TL;DR :
As a quick first impression, I tested Generating SQL Queries based on a YAML Based Semantic model, all the files are stored here , considering i have only 4 GB of VRAM, it is not bad at all !!!
to be clear, this is not a very rigorous benchmark, I just used the result of the last runs, differents runs will give you slightly different results, it is just to get a feeling about the Model, but it is a workload I do care about, which is the only thing that matter really.
The Experimental Setup
The experiment uses a SQL generation test based on the TPC-DS dataset (scale factor 0.1), featuring a star schema with two fact tables (store_sales, store_returns) and multiple dimension tables (date_dim, store, customer, item). The models were challenged with 20 questions ranging from simple aggregations to complex analytical queries requiring proper dimensional modeling techniques.
The Models Under Test
- O3-Mini (Reference Model): Cloud-based Azure model serving as the “ground truth”
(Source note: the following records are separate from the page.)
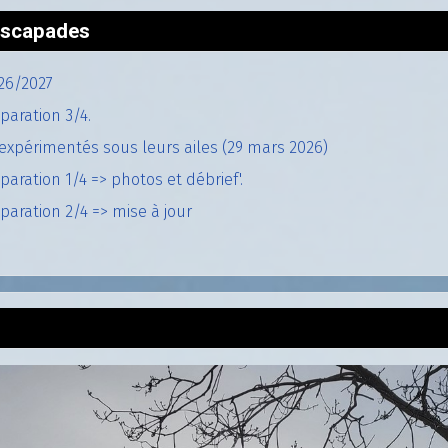
'escapades
26/2027
paration 3/4.
expérimentés sous leurs ailes (29 mars 2026)
aration 1/4 => photos et débrief'.
aration 2/4 => mise à jour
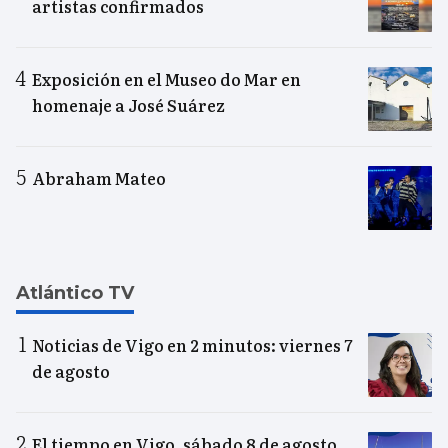
artistas confirmados
Exposición en el Museo do Mar en
homenaje a José Suárez
Abraham Mateo
Atlántico TV
Noticias de Vigo en 2 minutos: viernes 7
de agosto
El tiempo en Vigo, sábado 8 de agosto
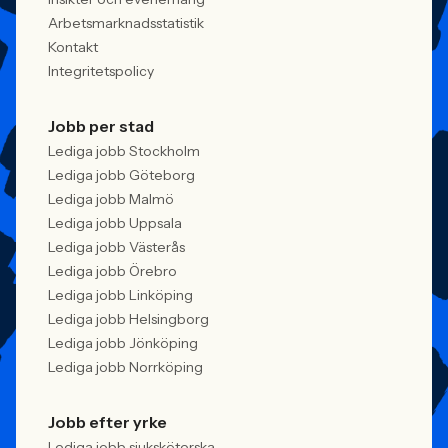
Arbetsmarknadsstatistik
Kontakt
Integritetspolicy
Jobb per stad
Lediga jobb Stockholm
Lediga jobb Göteborg
Lediga jobb Malmö
Lediga jobb Uppsala
Lediga jobb Västerås
Lediga jobb Örebro
Lediga jobb Linköping
Lediga jobb Helsingborg
Lediga jobb Jönköping
Lediga jobb Norrköping
Jobb efter yrke
Lediga jobb sjuksköterska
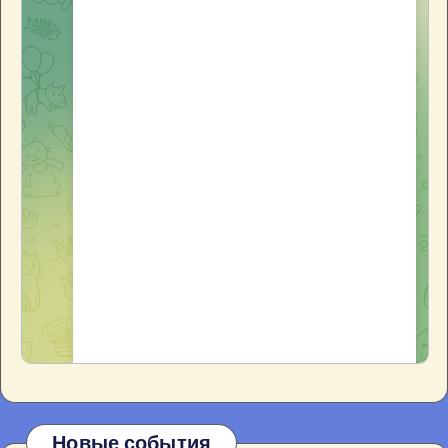
Новые события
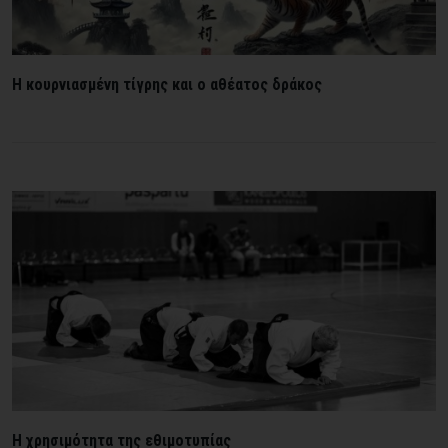
H κουρνιασμένη τίγρης και ο αθέατος δράκος
Η χρησιμότητα της εθιμοτυπίας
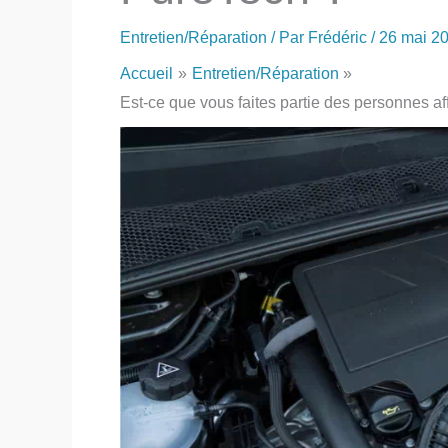
Entretien/Réparation
/ Par
Frédéric
/
26 mai 2
Accueil
Entretien/Réparation
Est-ce que vous faites partie des personnes a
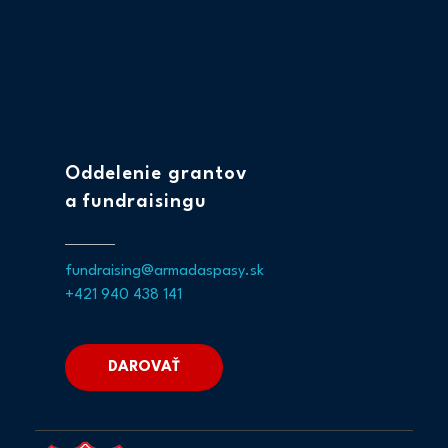
Oddelenie grantov
a fundraisingu
fundraising@armadaspasy.sk
+421 940 438 141
DAROVAŤ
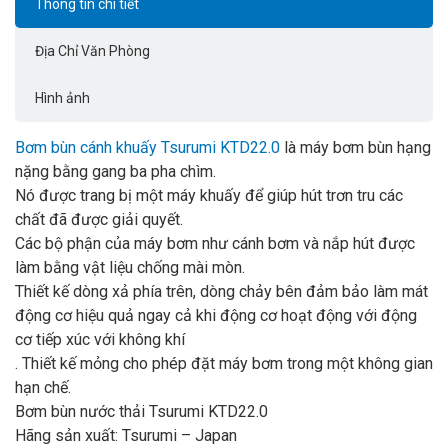
Thông tin chi tiết
Địa Chỉ Văn Phòng
Hình ảnh
Bơm bùn cánh khuấy Tsurumi KTD22.0
là máy bơm bùn hạng
nặng bằng gang ba pha chìm.
Nó được trang bị một máy khuấy để giúp hút trơn tru các
chất đã được giải quyết.
Các bộ phận của máy bơm như cánh bơm và nắp hút được
làm bằng vật liệu chống mài mòn.
Thiết kế dòng xả phía trên, dòng chảy bên đảm bảo làm mát
động cơ hiệu quả ngay cả khi động cơ hoạt động với động
cơ tiếp xúc với không khí
. Thiết kế mỏng cho phép đặt máy bơm trong một không gian
hạn chế.
Bơm bùn nước thải Tsurumi KTD22.0
Hãng sản xuất: Tsurumi – Japan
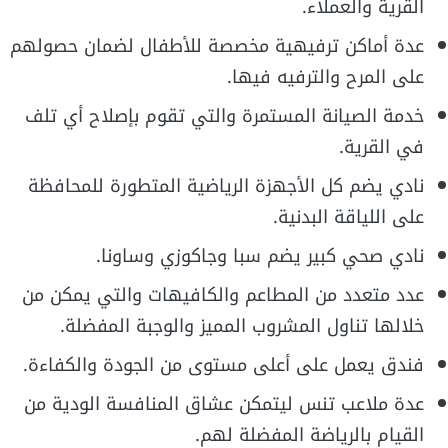
القرية والعملاء.
عدة أماكن ترفيهية مخصصة للأطفال لضمان حصولهم
على المرح والترفيه فيها.
خدمة الصيانة المستمرة والتي تقوم بإصلاح أي تلف
في القرية.
نادي يضم كل الأجهزة الرياضية المتطورة للمحافظة
على اللياقة البدنية.
نادي صحي كبير يضم سبا وجاكوزي وساونا.
عدد متعدد من المطاعم والكافيهات والتي يمكن من
خلالها تناول المشروب المميز والوجبة المفضلة.
فندق يعمل على أعلى مستوى من الجودة والكفاءة.
عدة ملاعب تنس ليتمكن عشاق المنافسة الودية من
القيام بالرياضة المفضلة لهم.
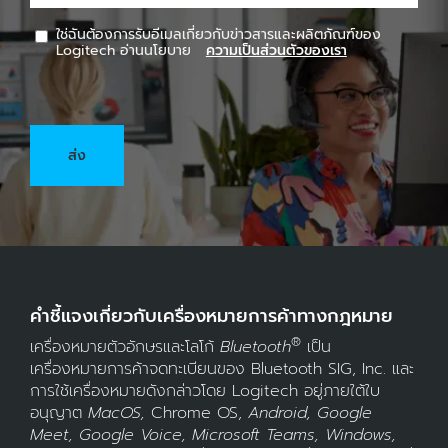
ใช่ฉันต้องการรับอีเมลเกี่ยวกับข่าวสารและผลิตภัณฑ์ของ
Logitech อ่านนโยบาย
ความเป็นส่วนตัวของเรา
ส่ง
คำชี้แจงเกี่ยวกับเครื่องหมายการค้าทางกฎหมาย
®
เครื่องหมายตัวอักษรและโลโก้
Bluetooth
เป็น
เครื่องหมายการค้าจดทะเบียนของ Bluetooth SIG, Inc. และ
การใช้เครื่องหมายดังกล่าวโดย Logitech อยู่ภายใต้ใบ
อนุญาต
MacOS,
Chrome OS,
Android, Google
Meet, Google Voice, Microsoft Teams, Windows,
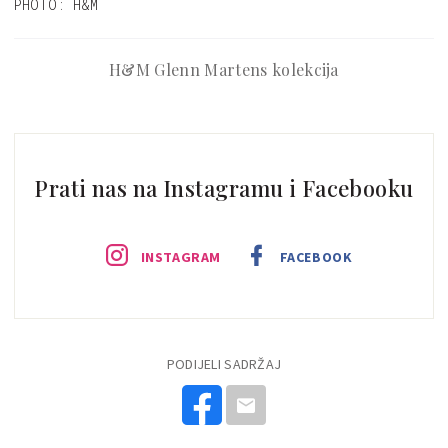
PHOTO: H&M
H&M Glenn Martens kolekcija
Prati nas na Instagramu i Facebooku
INSTAGRAM
FACEBOOK
PODIJELI SADRŽAJ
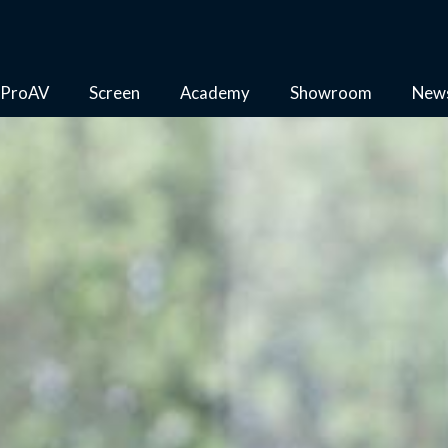
ProAV
Screen
Academy
Showroom
New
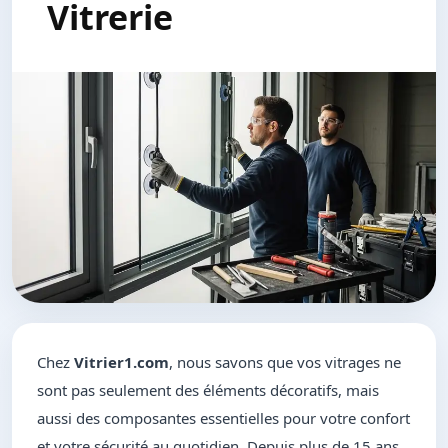
Vitrerie
Chez
Vitrier1.com
, nous savons que vos vitrages ne
sont pas seulement des éléments décoratifs, mais
aussi des composantes essentielles pour votre confort
et votre sécurité au quotidien. Depuis plus de 15 ans,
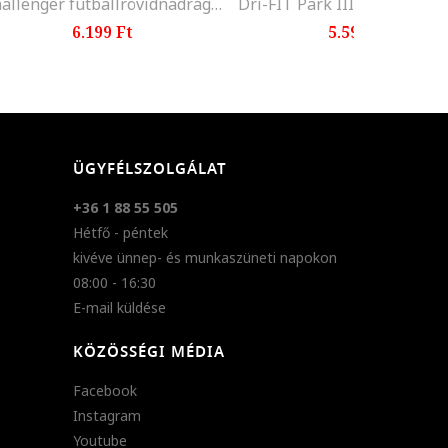
Challenger futballrövidnadrág, Sötétszürke
6.199 Ft
5.599 Ft
ÜGYFÉLSZOLGÁLAT
+36 1 88 55 505
Hétfő - péntek
kivéve ünnep- és munkaszüneti napokon
08:00 - 16:30
E-mail küldése
KÖZÖSSÉGI MÉDIA
Facebook
Instagram
Youtube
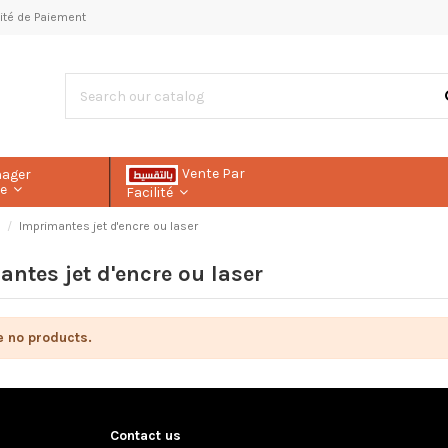
ilité de Paiement
Vente Par
nager
le
Facilité
s
Imprimantes jet d'encre ou laser
ntes jet d'encre ou laser
e no products.
Contact us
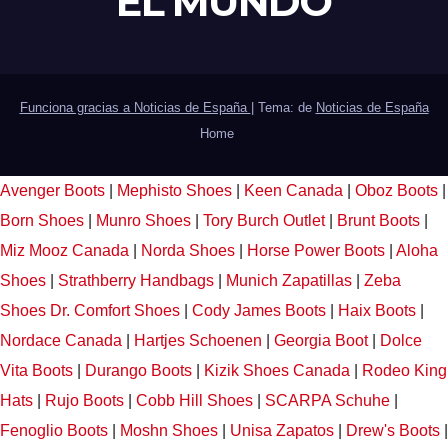
EL MUNDO
Funciona gracias a Noticias de España
|
Tema: de
Noticias de España
Home
Avenger Boots
|
Mephisto Shoes
|
Keen Canada
|
Oboz Boots
|
Born Shoes
|
Munro Shoes
|
Tory Burch Outlet
|
Brunt Boots
|
Miz Mooz Canada
|
Norda Shoes
|
Horse Power Boots
|
Aloha
Shoes
|
Strathberry Handbags
|
Munich Zapatillas
|
Zeba
Shoes
Dr. Comfort Shoes
|
Cody James Boots
|
Haix Boots
|
Nordace Canada
|
Hartjes Schoenen
|
Georgia Boot
|
Dolce
Vita Boots
|
Durango Boots
|
Kizik Shoes Canada
|
Rodeo King
Hats
|
Rujo Boots
|
Cobb Hill Shoes
|
SCARPA Schuhe
|
Fenoglio Boots
|
Moshn Shoes
|
Unisa Zapatos
|
Drew's Boots
|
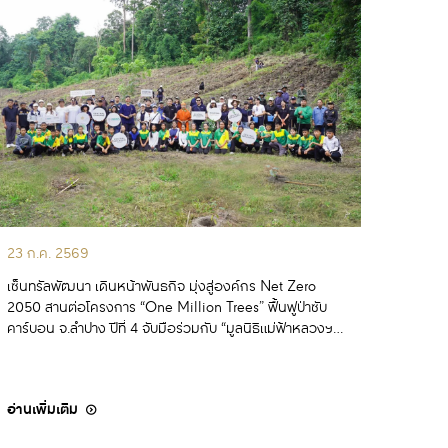
23 ก.ค. 2569
เซ็นทรัลพัฒนา เดินหน้าพันธกิจ มุ่งสู่องค์กร Net Zero
2050 สานต่อโครงการ “One Million Trees” ฟื้นฟูป่าซับ
คาร์บอน จ.ลำปาง ปีที่ 4 จับมือร่วมกับ “มูลนิธิแม่ฟ้าหลวงฯ –
สถาบันวิจัยวิทยาศาสตร์สุขภา
อ่านเพิ่มเติม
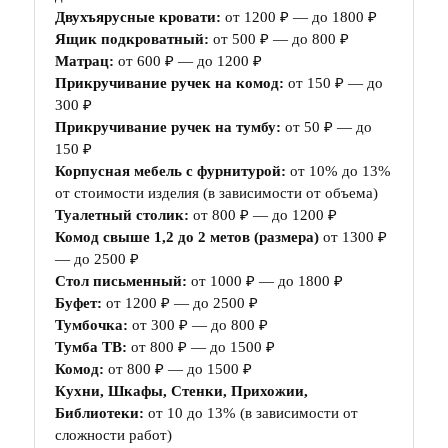
Двухъярусные кровати:
от 1200 ₽ — до 1800 ₽
Ящик подкроватный:
от 500 ₽ — до 800 ₽
Матрац:
от 600 ₽ — до 1200 ₽
Прикручивание ручек на комод:
от 150 ₽ — до
300 ₽
Прикручивание ручек на тумбу:
от 50 ₽ — до
150 ₽
Корпусная мебель с фурнитурой:
от 10% до 13%
от стоимости изделия (в зависимости от объема)
Туалетный столик:
от 800 ₽ — до 1200 ₽
Комод свыше 1,2 до 2 метов (размера)
от 1300 ₽
— до 2500 ₽
Стол письменный:
от 1000 ₽ — до 1800 ₽
Буфет:
от 1200 ₽ — до 2500 ₽
Тумбочка:
от 300 ₽ — до 800 ₽
Тумба ТВ:
от 800 ₽ — до 1500 ₽
Комод:
от 800 ₽ — до 1500 ₽
Кухни, Шкафы, Стенки, Прихожии,
Библиотеки:
от 10 до 13% (в зависимости от
сложности работ)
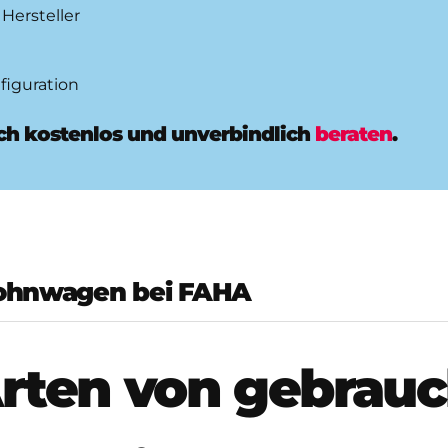
Hersteller
figuration
ich kostenlos und unverbindlich
beraten
.
ohnwagen bei FAHA
rten von gebrau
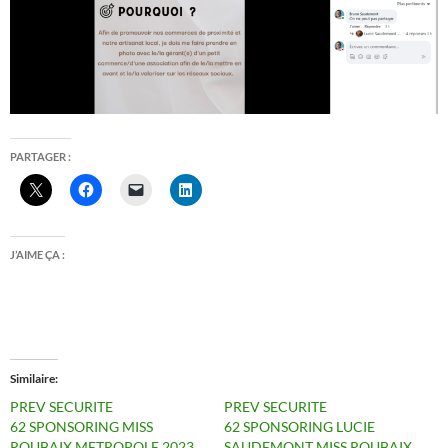
PARTAGER :
J’AIME ÇA :
Similaire
PREV SECURITE
PREV SECURITE
62 SPONSORING MISS
62 SPONSORING LUCIE
ROUBAIX METROPOLE 2023
SAUDEMONT MISS ROUBAIX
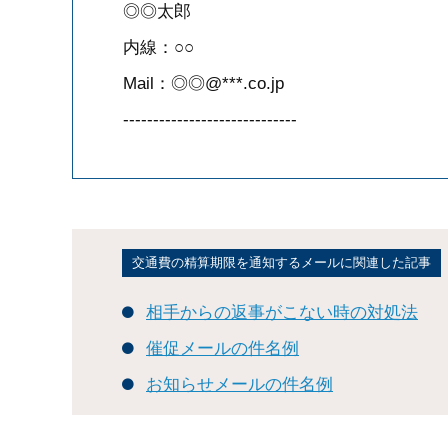
◎◎太郎
内線：○○
Mail：◎◎@***.co.jp
-----------------------------
交通費の精算期限を通知するメールに関連した記事
相手からの返事がこない時の対処法
催促メールの件名例
お知らせメールの件名例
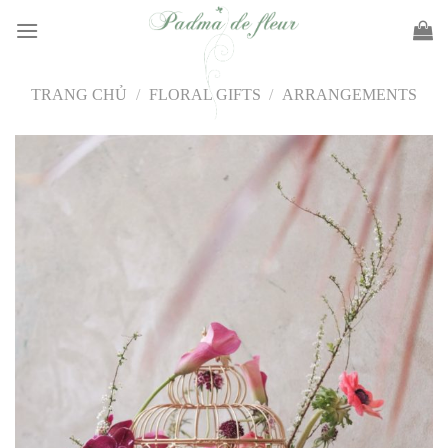
Skip
to
content
TRANG CHỦ
/
FLORAL GIFTS
/
ARRANGEMENTS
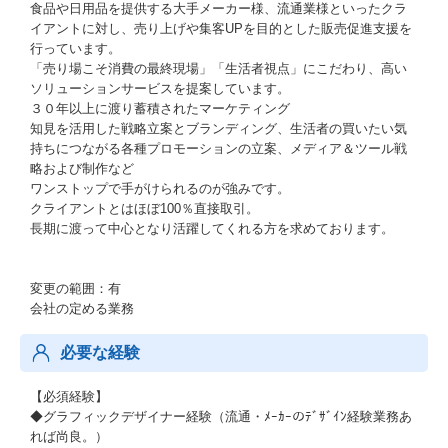
食品や日用品を提供する大手メーカー様、流通業様といったクラ
イアントに対し、売り上げや集客UPを目的とした販売促進支援を
行っています。
「売り場こそ消費の最終現場」「生活者視点」にこだわり、高い
ソリューションサービスを提案しています。
３０年以上に渡り蓄積されたマーケティング
知見を活用した戦略立案とブランディング、生活者の買いたい気
持ちにつながる各種プロモーションの立案、メディア＆ツール戦
略および制作など
ワンストップで手がけられるのが強みです。
クライアントとはほぼ100％直接取引。
長期に渡って中心となり活躍してくれる方を求めております。
変更の範囲：有
会社の定める業務
必要な経験
【必須経験】
◆グラフィックデザイナー経験（流通・ﾒｰｶｰのﾃﾞｻﾞｲﾝ経験業務あ
れば尚良。）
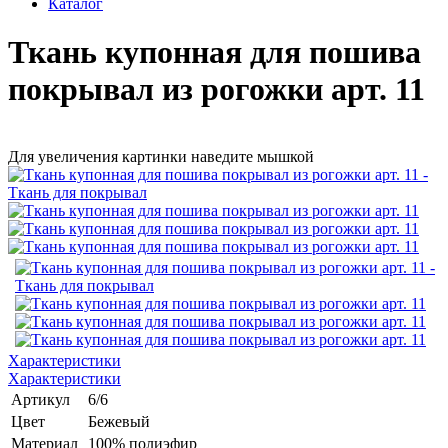
Каталог
Ткань купонная для пошива
покрывал из рогожки арт. 11
Для увеличения картинки наведите мышкой
Характеристики
Характеристики
Артикул
6/6
Цвет
Бежевый
Материал
100% полиэфир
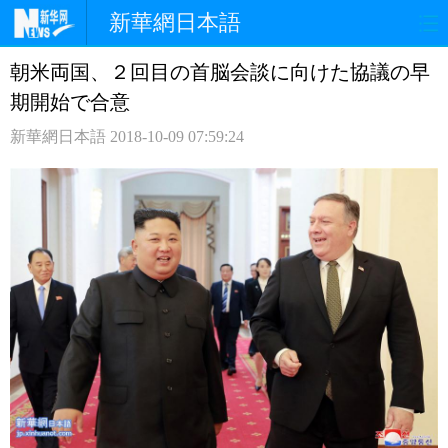
新華網日本語
朝米両国、２回目の首脳会談に向けた協議の早
ホームページ
政治
経済
期開始で合意
社会
文化
エンタメ
新華網日本語
2018-10-09 07:59:24
観光
評論
写真
中日対訳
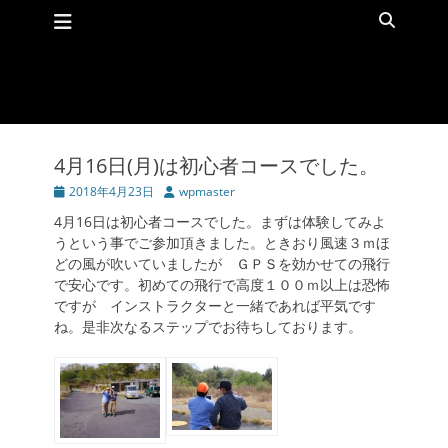
メインメニュー
コ
検
ン
索
テ
ン
ツ
へ
ス
キ
4月16日(月)は初心者コースでした。
ッ
投
2018年4月23日
投
wpmaster
プ
稿
稿
4月16日は初心者コースでした。まずは体験してみよ
日
者
うという事でご参加頂きました。ときおり風速３ｍほ
どの風が吹いていましたが ＧＰＳを効かせての飛行
で安心です。初めての飛行で高度１００ｍ以上は恐怖
ですが インストラクターと一緒であれば平気です
ね。是非次なるステップでお待ちしております。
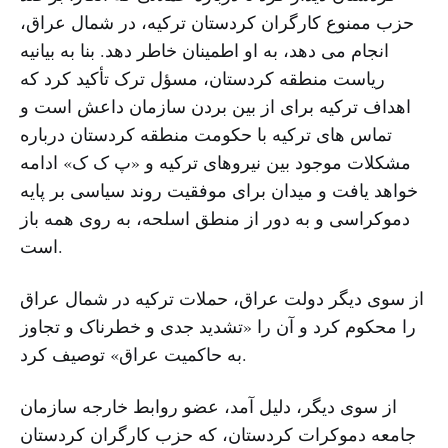
حزب ممنوع کارگران کردستان ترکیه، در شمال عراق،
انجام می دهد، به او اطمینان خاطر دهد. بنا به بیانیه
ریاست منطقه کردستان، مسؤل ترک تأکید کرد که
اهداف ترکیه برای از بین بردن سازمان داعش است و
تماس های ترکیه با حکومت منطقه کردستان درباره
مشکلات موجود بین نیروهای ترکیه و «پ ک ک» ادامه
خواهد یافت و میدان برای موفقیت روند سیاسی بر پایه
دموکراسی و به دور از منطق اسلحه، به روی همه باز
است.
از سوی دیگر دولت عراق، حملات ترکیه در شمال عراق
را محکوم کرد و آن را «تشدید جدی و خطرناک و تجاوز
به حاکمیت عراق» توصیف کرد.
از سوی دیگر، دلیل آمد، عضو روابط خارجه سازمان
جامعه دموکرات کردستان، که حزب کارگران کردستان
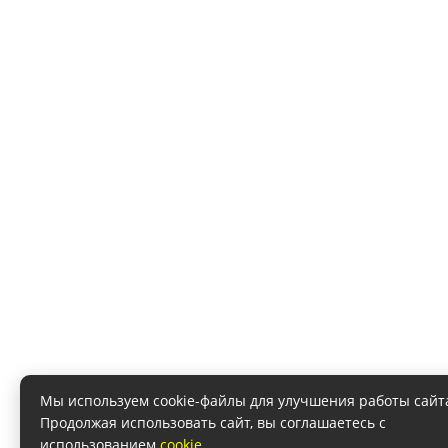
Мы используем cookie-файлы для улучшения работы сайт
Продолжая использовать сайт, вы соглашаетесь с
использованием
cookie
.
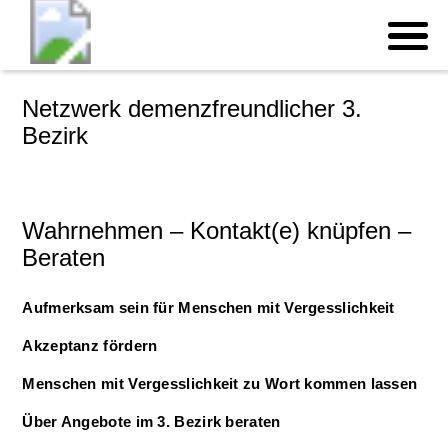
Netzwerk demenzfreundlicher 3.
Bezirk
Wahrnehmen – Kontakt(e) knüpfen –
Beraten
Aufmerksam sein für Menschen mit Vergesslichkeit
Akzeptanz fördern
Menschen mit Vergesslichkeit zu Wort kommen lassen
Über Angebote im 3. Bezirk beraten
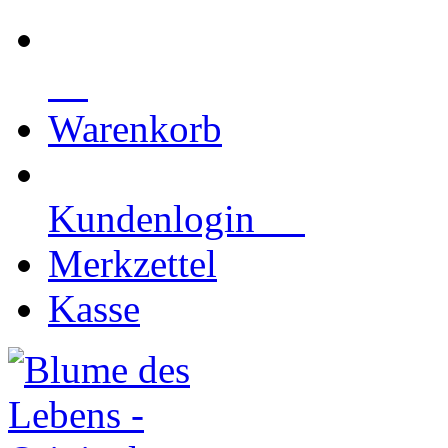
Warenkorb
Kundenlogin
Merkzettel
Kasse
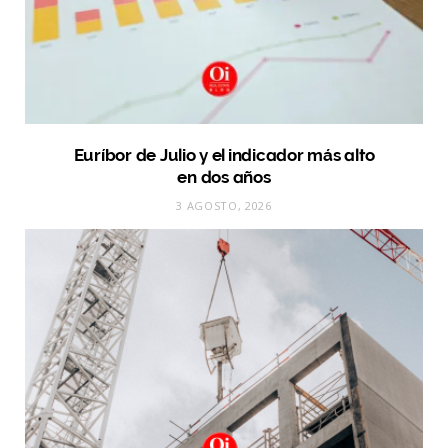
Euríbor de Julio y el indicador más alto
en dos años
3 AGOSTO, 2026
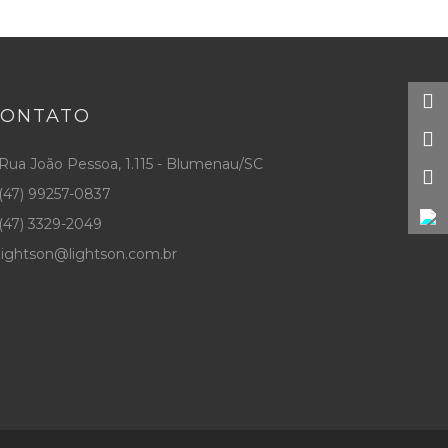
CONTATO
Rua João Pessoa, 1.115 - Blumenau/SC
(47) 99257-0837
(47) 3329-2049
lightson@lightson.com.br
- Qwen3-30B-A3B-2507: Local model via LM Studio
- GPT-OSS-20B : Local model via LM Studio
Usually I use Ollama, but moved to LM studio because of MCP tools support, for Qwen 3, strangely code did not perform well at all, and the thinking mode is simply too slow
Key Technical Constraints
- Memory Limit: Both local models run on 4GB VRAM, my laptop has 32 GB of RAM
- Timeout: 180 seconds per query
- Retry Logic: Up to 1 attempt for syntax error correction
- Validation: Results compared using value-based matching (exact, superset, subset)
The Testing Framework
The experiment employs a robust testing framework with several features:
Semantic Model Enforcement
The models were provided with a detailed semantic model that explicitly defines:
- Proper dimensional modeling principles
- Forbidden patterns (direct fact-to-fact joins)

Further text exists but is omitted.